6 minute read.Start citing data now. Not later
Recording data citations supports data reuse and aids research integrity and reproducibility. Crossref makes it easy for our members to submit data citations to support the scholarly record.
TL;DR
Citations are essential/core metadata that all members should submit for all articles, conference proceedings, preprints, and books. Submitting data citations to Crossref has long been possible. And it’s easy, you just need to:
- Include data citations in the references section as you would for any other citation
- Include a DOI or other persistent identifier for the data if it is available - just as you would for any other citation
- Submit the references to Crossref through the content registration process as you would for any other record
And your data citations will flow through all the normal processes that Crossref applies to citations. And it will be distributed openly to the community (including DataCite!) via Crossref’s services and APIs. All data citations deposited with Crossref will be exposed in the (soon-to-be launched) Data Citation Corpus.
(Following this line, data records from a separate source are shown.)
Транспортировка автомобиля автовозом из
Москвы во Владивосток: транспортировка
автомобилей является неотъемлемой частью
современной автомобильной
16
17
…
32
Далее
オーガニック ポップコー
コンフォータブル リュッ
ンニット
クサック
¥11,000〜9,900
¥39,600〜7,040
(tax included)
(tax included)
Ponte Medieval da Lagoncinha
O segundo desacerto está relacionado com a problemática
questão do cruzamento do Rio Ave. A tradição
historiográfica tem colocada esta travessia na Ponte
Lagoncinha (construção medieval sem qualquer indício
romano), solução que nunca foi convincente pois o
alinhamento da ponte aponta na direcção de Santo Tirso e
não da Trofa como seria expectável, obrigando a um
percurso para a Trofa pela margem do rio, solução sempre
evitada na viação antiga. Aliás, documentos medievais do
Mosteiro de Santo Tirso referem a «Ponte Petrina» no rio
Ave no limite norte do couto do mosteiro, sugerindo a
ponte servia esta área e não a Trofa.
And then, you can sit back and congratulate yourself for making your publication more useful to researchers who want to be able to reuse the data underlying your publications.
Background
You might ask, “So if submitting Data Citations to Crossref has long been possible, why do you have to write this?”
Historically, authors did not cite data in the way they cited publications. Instead, they would often refer to the data in the main text of the article. This has made it hard to determine what data lay behind the research and/or access the data.
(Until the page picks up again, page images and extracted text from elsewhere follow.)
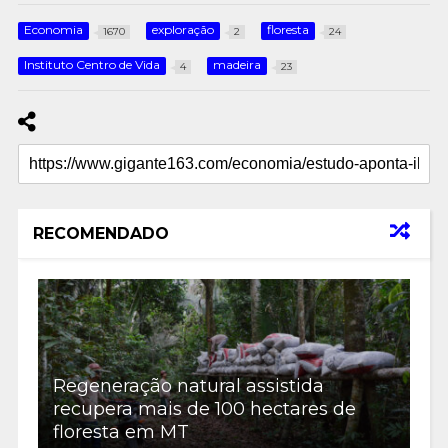
Economia
exploração
floresta
1670
2
24
Instituto Centro de Vida
madeira
4
23
RECOMENDADO
Regeneração natural assistida
recupera mais de 100 hectares de
floresta em MT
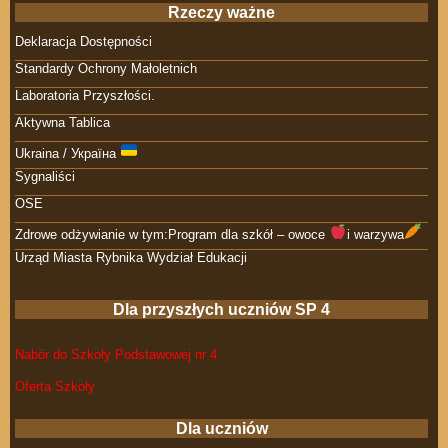
Rzeczy ważne
Deklaracja Dostępności
Standardy Ochrony Małoletnich
Laboratoria Przyszłości.
Aktywna Tablica
Ukraina / Україна
Sygnaliści
OSE
Zdrowe odżywianie w tym:Program dla szkół – owoce
i warzywa
Urząd Miasta Rybnika Wydział Edukacji
Dla przyszłych uczniów SP 4
Nabór do Szkoły Podstawowej nr 4
Oferta Szkoły
Dla uczniów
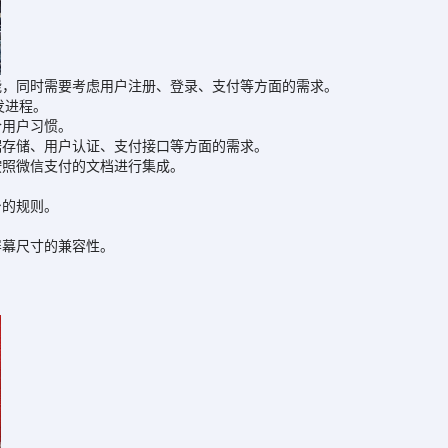
，同时需要考虑用户注册、登录、支付等方面的需求。
发进程。
用户习惯。
存储、用户认证、支付接口等方面的需求。
照微信支付的文档进行集成。
。
台的规则。
幕尺寸的兼容性。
But the research community has increasingly recognized that data is a first-class research output and that we should treat it as such. In short, we should formally cite data.
But because citing data is a comparatively new practice, it has been subject to a lot of new analysis. And unsurprisingly, people analyzing data citation have discovered that there is a lot of nuance to citation of any kind.
There are lots of reasons for citing something. There are lots of internalized conventions for citing things. And there are different conventions for citation for different research objects. And SSH citation practice differs from STEM. And legal citation practices are different from scholarly citation practices. And citation practices even vary by subdiscipline and by journal.
Those who have been looking at what it means to “cite data” have naturally stumbled into a thicket of divergent practices - some of which are historical holdovers, some of which are stylistic preferences, and some of which are clearly adaptations to deal with the specific needs of certain research objects/containers or different disciplines.
The temptation has been to try and rationalize this before extending the practice of citation to data.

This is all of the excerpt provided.